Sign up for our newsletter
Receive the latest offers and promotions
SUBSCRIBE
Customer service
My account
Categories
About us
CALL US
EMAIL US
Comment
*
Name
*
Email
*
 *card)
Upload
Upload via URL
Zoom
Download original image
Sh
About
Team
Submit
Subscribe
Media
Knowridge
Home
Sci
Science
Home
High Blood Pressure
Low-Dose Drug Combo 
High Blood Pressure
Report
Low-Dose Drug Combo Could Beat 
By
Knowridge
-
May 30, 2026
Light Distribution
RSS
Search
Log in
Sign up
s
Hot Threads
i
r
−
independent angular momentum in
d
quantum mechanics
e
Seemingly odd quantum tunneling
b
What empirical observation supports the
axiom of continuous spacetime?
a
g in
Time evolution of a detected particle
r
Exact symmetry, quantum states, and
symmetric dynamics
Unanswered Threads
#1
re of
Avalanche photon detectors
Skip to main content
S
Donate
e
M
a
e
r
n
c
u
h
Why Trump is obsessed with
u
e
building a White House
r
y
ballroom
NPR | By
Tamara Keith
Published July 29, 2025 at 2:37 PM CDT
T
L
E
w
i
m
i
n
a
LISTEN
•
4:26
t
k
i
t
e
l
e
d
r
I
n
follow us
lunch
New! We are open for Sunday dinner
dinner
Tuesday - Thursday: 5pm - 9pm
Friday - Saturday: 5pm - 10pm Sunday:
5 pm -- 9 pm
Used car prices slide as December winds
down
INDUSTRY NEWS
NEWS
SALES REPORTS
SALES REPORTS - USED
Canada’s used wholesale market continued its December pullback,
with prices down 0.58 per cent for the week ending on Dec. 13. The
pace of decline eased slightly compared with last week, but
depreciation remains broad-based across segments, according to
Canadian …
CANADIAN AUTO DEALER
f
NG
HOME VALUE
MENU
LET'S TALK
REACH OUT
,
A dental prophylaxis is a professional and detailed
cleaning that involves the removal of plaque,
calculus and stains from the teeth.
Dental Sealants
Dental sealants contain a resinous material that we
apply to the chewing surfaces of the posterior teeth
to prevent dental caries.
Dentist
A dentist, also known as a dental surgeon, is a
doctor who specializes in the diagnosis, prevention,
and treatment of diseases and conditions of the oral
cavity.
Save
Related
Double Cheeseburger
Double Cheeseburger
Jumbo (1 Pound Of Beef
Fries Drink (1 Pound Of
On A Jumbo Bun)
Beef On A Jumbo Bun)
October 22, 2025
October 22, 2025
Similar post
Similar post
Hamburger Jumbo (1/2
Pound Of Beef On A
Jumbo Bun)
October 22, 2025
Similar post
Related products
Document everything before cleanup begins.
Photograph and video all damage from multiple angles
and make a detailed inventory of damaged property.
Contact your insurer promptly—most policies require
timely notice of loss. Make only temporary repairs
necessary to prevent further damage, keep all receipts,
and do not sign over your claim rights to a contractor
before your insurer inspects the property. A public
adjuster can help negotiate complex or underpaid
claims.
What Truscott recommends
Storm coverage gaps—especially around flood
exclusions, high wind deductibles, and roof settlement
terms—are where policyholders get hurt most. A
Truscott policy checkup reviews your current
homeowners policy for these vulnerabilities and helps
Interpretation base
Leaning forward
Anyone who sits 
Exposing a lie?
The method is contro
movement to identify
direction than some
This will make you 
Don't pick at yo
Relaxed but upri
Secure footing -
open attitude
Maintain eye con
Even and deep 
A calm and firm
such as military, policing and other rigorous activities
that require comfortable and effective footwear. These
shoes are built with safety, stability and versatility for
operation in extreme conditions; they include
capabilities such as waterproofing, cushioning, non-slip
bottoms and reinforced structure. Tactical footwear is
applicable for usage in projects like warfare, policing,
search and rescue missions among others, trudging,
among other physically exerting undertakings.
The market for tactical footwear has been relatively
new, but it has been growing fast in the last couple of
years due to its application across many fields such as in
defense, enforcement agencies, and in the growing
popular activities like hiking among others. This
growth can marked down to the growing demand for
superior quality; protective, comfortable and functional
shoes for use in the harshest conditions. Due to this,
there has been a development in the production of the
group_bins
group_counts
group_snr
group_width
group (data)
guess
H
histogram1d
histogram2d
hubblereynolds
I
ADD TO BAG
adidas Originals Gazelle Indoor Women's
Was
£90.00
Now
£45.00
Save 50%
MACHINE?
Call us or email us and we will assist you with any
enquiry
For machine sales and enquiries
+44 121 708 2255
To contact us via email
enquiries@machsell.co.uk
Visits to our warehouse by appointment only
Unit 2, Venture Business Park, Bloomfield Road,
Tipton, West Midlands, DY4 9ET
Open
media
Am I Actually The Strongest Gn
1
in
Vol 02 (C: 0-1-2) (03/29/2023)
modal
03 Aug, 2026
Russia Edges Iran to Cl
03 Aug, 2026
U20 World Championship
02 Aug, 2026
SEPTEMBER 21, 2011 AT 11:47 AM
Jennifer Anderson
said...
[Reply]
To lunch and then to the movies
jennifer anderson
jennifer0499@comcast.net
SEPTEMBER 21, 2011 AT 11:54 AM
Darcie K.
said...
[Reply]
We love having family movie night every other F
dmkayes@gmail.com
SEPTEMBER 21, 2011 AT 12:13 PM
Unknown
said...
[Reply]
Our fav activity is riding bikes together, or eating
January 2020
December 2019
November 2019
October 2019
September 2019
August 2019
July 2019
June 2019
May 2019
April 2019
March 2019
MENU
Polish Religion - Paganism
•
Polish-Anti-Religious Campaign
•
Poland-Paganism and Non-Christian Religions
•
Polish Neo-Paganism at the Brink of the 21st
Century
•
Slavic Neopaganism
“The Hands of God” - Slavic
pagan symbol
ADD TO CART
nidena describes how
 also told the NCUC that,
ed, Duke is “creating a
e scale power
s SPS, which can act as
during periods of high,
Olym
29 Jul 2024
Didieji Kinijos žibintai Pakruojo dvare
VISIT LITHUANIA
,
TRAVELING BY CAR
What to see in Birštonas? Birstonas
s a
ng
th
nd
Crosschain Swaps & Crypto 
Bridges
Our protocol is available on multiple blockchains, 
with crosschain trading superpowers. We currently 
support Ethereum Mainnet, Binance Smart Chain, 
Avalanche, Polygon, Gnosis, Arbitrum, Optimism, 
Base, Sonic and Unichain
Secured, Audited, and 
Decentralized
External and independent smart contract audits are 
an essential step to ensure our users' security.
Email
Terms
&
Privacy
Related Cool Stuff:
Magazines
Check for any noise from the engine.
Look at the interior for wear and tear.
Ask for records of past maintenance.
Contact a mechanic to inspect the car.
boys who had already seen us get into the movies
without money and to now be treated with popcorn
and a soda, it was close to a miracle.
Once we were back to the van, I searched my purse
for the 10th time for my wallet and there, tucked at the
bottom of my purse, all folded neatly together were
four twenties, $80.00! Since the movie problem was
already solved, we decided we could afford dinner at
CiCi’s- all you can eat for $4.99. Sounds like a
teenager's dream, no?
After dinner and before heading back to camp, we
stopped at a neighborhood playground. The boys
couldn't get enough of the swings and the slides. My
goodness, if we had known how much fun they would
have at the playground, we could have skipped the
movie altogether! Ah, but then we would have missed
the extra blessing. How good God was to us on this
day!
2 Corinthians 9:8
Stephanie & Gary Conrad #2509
• • • •
* **ACTION ITEM**
Line by line, transcribe the data exactly.

* **SOLVED EXERCISE**
Sign up for our newsletter
Receive the latest offers and promotions
SUBSCRIBE
Customer service
My account
Categories
About us
CALL US
EMAIL US
Comment
*
Name
*
Email
*
 *card)
Upload
Upload via URL
Zoom
Download original image
Sh
About
Team
Submit
Subscribe
Media
Knowridge
Home
Sci
Science
Home
High Blood Pressure
Low-Dose Drug Combo 
High Blood Pressure
Report
Low-Dose Drug Combo Could Beat 
By
Knowridge
-
May 30, 2026
Light Distribution
RSS
Search
Log in
Sign up
s
Hot Threads
i
r
−
independent angular momentum in
d
quantum mechanics
e
Seemingly odd quantum tunneling
b
What empirical observation supports the
axiom of continuous spacetime?
a
g in
Time evolution of a detected particle
r
Exact symmetry, quantum states, and
symmetric dynamics
Unanswered Threads
#1
re of
Avalanche photon detectors
Skip to main content
S
Donate
e
M
a
e
r
n
c
u
h
Why Trump is obsessed with
u
e
building a White House
r
y
ballroom
NPR | By
Tamara Keith
Published July 29, 2025 at 2:37 PM CDT
T
L
E
w
i
m
i
n
a
LISTEN
•
4:26
t
k
i
t
e
l
e
d
r
I
n
follow us
lunch
New! We are open for Sunday dinner
dinner
Tuesday - Thursday: 5pm - 9pm
Friday - Saturday: 5pm - 10pm Sunday:
5 pm -- 9 pm
Used car prices slide as December winds
down
INDUSTRY NEWS
NEWS
SALES REPORTS
SALES REPORTS - USED
Canada’s used wholesale market continued its December pullback,
with prices down 0.58 per cent for the week ending on Dec. 13. The
pace of decline eased slightly compared with last week, but
depreciation remains broad-based across segments, according to
Canadian …
CANADIAN AUTO DEALER
f
NG
HOME VALUE
MENU
LET'S TALK
REACH OUT
,
A dental prophylaxis is a professional and detailed
cleaning that involves the removal of plaque,
calculus and stains from the teeth.
Dental Sealants
Dental sealants contain a resinous material that we
apply to the chewing surfaces of the posterior teeth
to prevent dental caries.
Dentist
A dentist, also known as a dental surgeon, is a
doctor who specializes in the diagnosis, prevention,
and treatment of diseases and conditions of the oral
cavity.
Save
Related
Double Cheeseburger
Double Cheeseburger
Jumbo (1 Pound Of Beef
Fries Drink (1 Pound Of
On A Jumbo Bun)
Beef On A Jumbo Bun)
October 22, 2025
October 22, 2025
Similar post
Similar post
Hamburger Jumbo (1/2
Pound Of Beef On A
Jumbo Bun)
October 22, 2025
Similar post
Related products
Document everything before cleanup begins.
Photograph and video all damage from multiple angles
and make a detailed inventory of damaged property.
Contact your insurer promptly—most policies require
timely notice of loss. Make only temporary repairs
necessary to prevent further damage, keep all receipts,
and do not sign over your claim rights to a contractor
before your insurer inspects the property. A public
adjuster can help negotiate complex or underpaid
claims.
What Truscott recommends
Storm coverage gaps—especially around flood
exclusions, high wind deductibles, and roof settlement
terms—are where policyholders get hurt most. A
Truscott policy checkup reviews your current
homeowners policy for these vulnerabilities and helps
Interpretation base
Leaning forward
Anyone who sits 
Exposing a lie?
The method is contro
movement to identify
direction than some
This will make you 
Don't pick at yo
Relaxed but upri
Secure footing -
open attitude
Maintain eye con
Even and deep 
A calm and firm
such as military, policing and other rigorous activities
that require comfortable and effective footwear. These
shoes are built with safety, stability and versatility for
operation in extreme conditions; they include
capabilities such as waterproofing, cushioning, non-slip
bottoms and reinforced structure. Tactical footwear is
applicable for usage in projects like warfare, policing,
search and rescue missions among others, trudging,
among other physically exerting undertakings.
The market for tactical footwear has been relatively
new, but it has been growing fast in the last couple of
years due to its application across many fields such as in
defense, enforcement agencies, and in the growing
popular activities like hiking among others. This
growth can marked down to the growing demand for
superior quality; protective, comfortable and functional
shoes for use in the harshest conditions. Due to this,
there has been a development in the production of the
group_bins
group_counts
group_snr
group_width
group (data)
guess
H
histogram1d
histogram2d
hubblereynolds
I
ADD TO BAG
adidas Originals Gazelle Indoor Women's
Was
£90.00
Now
£45.00
Save 50%
MACHINE?
Call us or email us and we will assist you with any
enquiry
For machine sales and enquiries
+44 121 708 2255
To contact us via email
enquiries@machsell.co.uk
Visits to our warehouse by appointment only
Unit 2, Venture Business Park, Bloomfield Road,
Tipton, West Midlands, DY4 9ET
Open
media
Am I Actually The Strongest Gn
1
in
Vol 02 (C: 0-1-2) (03/29/2023)
modal
03 Aug, 2026
Russia Edges Iran to Cl
03 Aug, 2026
U20 World Championship
02 Aug, 2026
SEPTEMBER 21, 2011 AT 11:47 AM
Jennifer Anderson
said...
[Reply]
To lunch and then to the movies
jennifer anderson
jennifer0499@comcast.net
SEPTEMBER 21, 2011 AT 11:54 AM
Darcie K.
said...
[Reply]
We love having family movie night every other F
dmkayes@gmail.com
SEPTEMBER 21, 2011 AT 12:13 PM
Unknown
said...
[Reply]
Our fav activity is riding bikes together, or eating
January 2020
December 2019
November 2019
October 2019
September 2019
August 2019
July 2019
June 2019
May 2019
April 2019
March 2019
MENU
Polish Religion - Paganism
•
Polish-Anti-Religious Campaign
•
Poland-Paganism and Non-Christian Religions
•
Polish Neo-Paganism at the Brink of the 21st
Century
•
Slavic Neopaganism
“The Hands of God” - Slavic
pagan symbol
ADD TO CART
nidena describes how
 also told the NCUC that,
ed, Duke is “creating a
e scale power
s SPS, which can act as
during periods of high,
Olym
29 Jul 2024
Didieji Kinijos žibintai Pakruojo dvare
VISIT LITHUANIA
,
TRAVELING BY CAR
What to see in Birštonas? Birstonas
s a
ng
th
nd
Crosschain Swaps & Crypto 
Bridges
Our protocol is available on multiple blockchains, 
with crosschain trading superpowers. We currently 
support Ethereum Mainnet, Binance Smart Chain, 
Avalanche, Polygon, Gnosis, Arbitrum, Optimism, 
Base, Sonic and Unichain
Secured, Audited, and 
Decentralized
External and independent smart contract audits are 
an essential step to ensure our users' security.
Email
Terms
&
Privacy
Related Cool Stuff:
Magazines
Check for any noise from the engine.
Look at the interior for wear and tear.
Ask for records of past maintenance.
Contact a mechanic to inspect the car.
boys who had already seen us get into the movies
without money and to now be treated with popcorn
and a soda, it was close to a miracle.
Once we were back to the van, I searched my purse
for the 10th time for my wallet and there, tucked at the
bottom of my purse, all folded neatly together were
four twenties, $80.00! Since the movie problem was
already solved, we decided we could afford dinner at
CiCi’s- all you can eat for $4.99. Sounds like a
teenager's dream, no?
After dinner and before heading back to camp, we
stopped at a neighborhood playground. The boys
couldn't get enough of the swings and the slides. My
goodness, if we had known how much fun they would
have at the playground, we could have skipped the
movie altogether! Ah, but then we would have missed
the extra blessing. How good God was to us on this
day!
2 Corinthians 9:8
Stephanie & Gary Conrad #2509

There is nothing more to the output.